What is a MongoDB Cursor?

A cursor is a pointer to the result set of a query.

When you run a find() query, MongoDB does not immediately return all matching documents.
Instead, it returns a cursor that:

  • Points to the matching documents

  • Fetches documents in batches

  • Allows iteration over the result set

Why Does MongoDB Use Cursors?

Imagine a collection with millions of documents.

If MongoDB returned everything at once:

  • High memory usage ❌

  • Network overload ❌

  • Slow performance ❌

Cursors solve this by:

  • Stream large result sets efficiently

  • Avoid loading all documents into memory

  • Maintain consistent performance even for large collections

How Cursor Works Internally

  1. Client sends a find() query

  2. MongoDB:

    • Finds matching documents

    • Returns the first batch (default ~101 docs)

    • Creates a cursor ID

  3. Once the first batch is fully consumed, the MongoDB driver automatically sends a getMore command to the server.
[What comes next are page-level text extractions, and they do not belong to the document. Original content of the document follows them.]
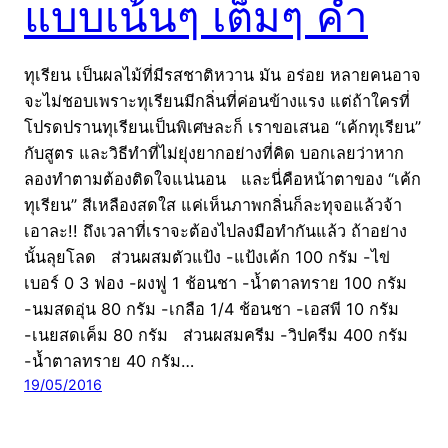
แบบเน้นๆ เต็มๆ คำ
ทุเรียน เป็นผลไม้ที่มีรสชาติหวาน มัน อร่อย หลายคนอาจ
จะไม่ชอบเพราะทุเรียนมีกลิ่นที่ค่อนข้างแรง แต่ถ้าใครที่
โปรดปรานทุเรียนเป็นพิเศษละก็ เราขอเสนอ “เค้กทุเรียน”
กับสูตร และวิธีทำที่ไม่ยุ่งยากอย่างที่คิด บอกเลยว่าหาก
ลองทำตามต้องติดใจแน่นอน และนี่คือหน้าตาของ “เค้ก
ทุเรียน” สีเหลืองสดใส แค่เห็นภาพกลิ่นก็ละทุจอแล้วจ้า
เอาละ!! ถึงเวลาที่เราจะต้องไปลงมือทำกันแล้ว ถ้าอย่าง
นั้นลุยโลด ส่วนผสมตัวแป้ง -แป้งเค้ก 100 กรัม -ไข่
เบอร์ 0 3 ฟอง -ผงฟู 1 ช้อนชา -น้ำตาลทราย 100 กรัม
-นมสดอุ่น 80 กรัม -เกลือ 1/4 ช้อนชา -เอสพี 10 กรัม
-เนยสดเค็ม 80 กรัม ส่วนผสมครีม -วิปครีม 400 กรัม
-น้ำตาลทราย 40 กรัม…
19/05/2016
  4. MongoDB sends the next batch

  5. This cycle continues until:

    All documents are read, or

    The cursor is closed or times out

MongoDB Operations That Return Cursors

A few operations that send a response as a cursor are

  • find()

  • aggregate()

  • listCollections()

  • listIndexes()

Code:

Without Cursor

const data = await db.collection("users")
  .find({ age: { $gt: 20 } })
  .toArray();

data.forEach(user => {
  console.log(user);
});

→ Loads everything into memory first.

With Cursor

const cursor = db.collection("users")
  .find({ age: { $gt: 20 } });
for await (const doc of cursor) {
   console.log(doc)
}

→ Streams documents in batches, no memory blow-up.